Late Bola Ige, who had played a prominent role in G34 (the group that sent a letter to Abacha to vacate office through Chief Solomon Lar), together with the others, gave birth to PDP. The Trojan was activated soon as retired Generals with junta-powered-megaloot invaded the Party like locusts.
There was a conflict of ideology. So, Ige left. The next point of call, All Peoples Party(APP) was not better (a good part of the members were those who supported Abacha’s self-succession bid). So, Ige and his colleagues left to form AD.

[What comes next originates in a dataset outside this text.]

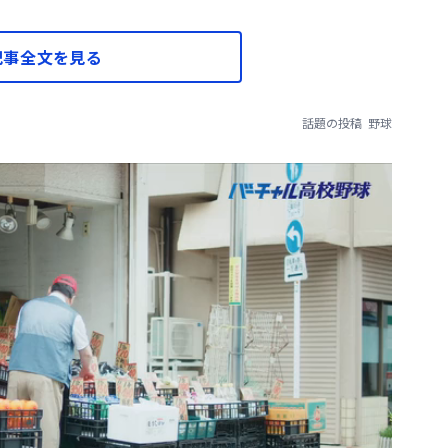
記事全文を見る
話題の投稿
野球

The decision to pull out of APP affected the choice of party system. Abdulsalami Administration had proposed a two party system. Party registration had closed by the time the South West leaders and their friends from other zones approached the electoral commission for registration. But the Chief of general Staff, Admiral Mike Akhigbe who had served as governor of old Ondo and Lagos States cautioned against denying AD registration. His contention was that the denial could result into a credibility crisis for the transition programme (Considering the June 12 debacle). By the ‘Doctrine of necessity’, the Electoral Commission invoked a clause whereby if only two parties qualified, the party which finished third would also be allowed through.
The bug produced Obasanjo, who was vehemently opposed by the Nigerian Students and a good part of the South-West, but the Yorubas, out of the desire not to rock the boat, resigned to the omo-wa-ni-e-je-o-se (He’s our son, let him do it) syndrome.

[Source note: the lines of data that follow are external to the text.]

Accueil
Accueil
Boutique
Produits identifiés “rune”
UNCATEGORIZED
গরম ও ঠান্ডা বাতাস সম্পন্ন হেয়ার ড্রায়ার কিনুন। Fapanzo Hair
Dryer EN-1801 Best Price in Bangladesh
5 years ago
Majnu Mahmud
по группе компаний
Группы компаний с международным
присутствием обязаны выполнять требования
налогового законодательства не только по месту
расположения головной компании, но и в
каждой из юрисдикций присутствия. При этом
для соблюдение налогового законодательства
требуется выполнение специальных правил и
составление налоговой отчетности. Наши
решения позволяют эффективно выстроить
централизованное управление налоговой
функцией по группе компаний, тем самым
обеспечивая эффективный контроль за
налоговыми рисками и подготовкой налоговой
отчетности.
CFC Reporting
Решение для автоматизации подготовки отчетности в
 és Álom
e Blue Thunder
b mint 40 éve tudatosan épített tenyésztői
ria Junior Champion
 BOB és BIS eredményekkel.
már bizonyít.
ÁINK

Obasanjo (PDP) won Olu Falae, the AD-APP candidate, by 62.78% to 37.22%. By 2007, the Trojan had morphed PDP into a win-by-all-means behemoth. In grossly flawed elections which spawned several overturns and re-overturns, Buhari, a retired General and former head of state, and the ‘worthiest opponent’ only garnered a fourth (6,605,299) of Umar YarAdua’s total recorded votes (24,638,063) in spite of concerns over the latter’s health. It became obvious that the PDP Presidential Primaries is the actual (s)election, even if a rabbit becomes the candidate.

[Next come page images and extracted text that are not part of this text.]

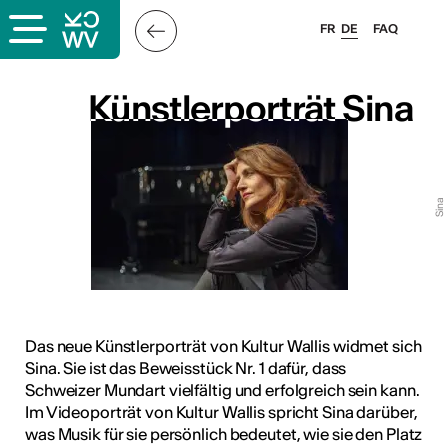
FR
DE
FAQ
s
Künstlerporträt Sina
Künstlerporträt Sina
er
Sina
llis
 & Logo
Das neue Künstlerporträt von Kultur Wallis widmet sich
Sina. Sie ist das Beweisstück Nr. 1 dafür, dass
Schweizer Mundart vielfältig und erfolgreich sein kann.
en
Im Videoporträt von Kultur Wallis spricht Sina darüber,
was Musik für sie persönlich bedeutet, wie sie den Platz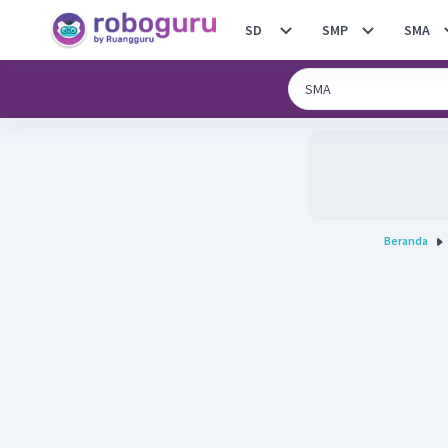
SD
SMP
SMA
Beranda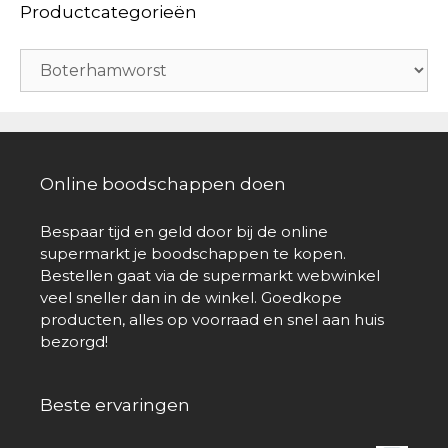
Productcategorieën
Online boodschappen doen
Bespaar tijd en geld door bij de online
supermarkt je boodschappen te kopen.
Bestellen gaat via de supermarkt webwinkel
veel sneller dan in de winkel. Goedkope
producten, alles op voorraad en snel aan huis
bezorgd!
Beste ervaringen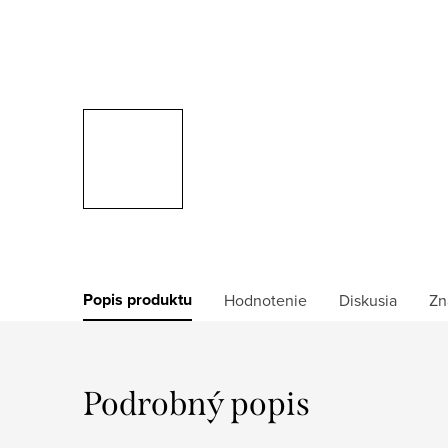
Popis produktu
Hodnotenie
Diskusia
Zn
Podrobný popis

So honestly, I would not blame Madam (Prof. Dora Akunyili’s copyright) for holding the entire nation to ransom and running a parallel government. I would not blame those soldiers that stood like zombies ‘awaiting orders’ while the genocide in Jos went on before their very eyes but did not hesitate to cut-off power supply at the airport to bring in whatever-was-in-the-ambulance-they-called-the-president. I would not blame that legislative brat that ignored the Youths’ voice of reason in spite of the fact that he belongs to their generation. I won’t even blame the soldier who reached for his gun while harassing Audu Maikori, the learned poet and young CEO of the Chocolate City record label on March 16th, 2010, the day the Nigerian Youths found their voice and organized a peaceful rally in Abuja.
I will blame you if by 2011; you do not step out to vote against tyranny, I will blame you if you do not strive to ensure you are neither physically nor mentally disenfranchised.
The 300 Spartan warriors were no match for King Xerxes, as a matter of fact; they were crushed by his Persian army. But then, it was a pyrrhic victory.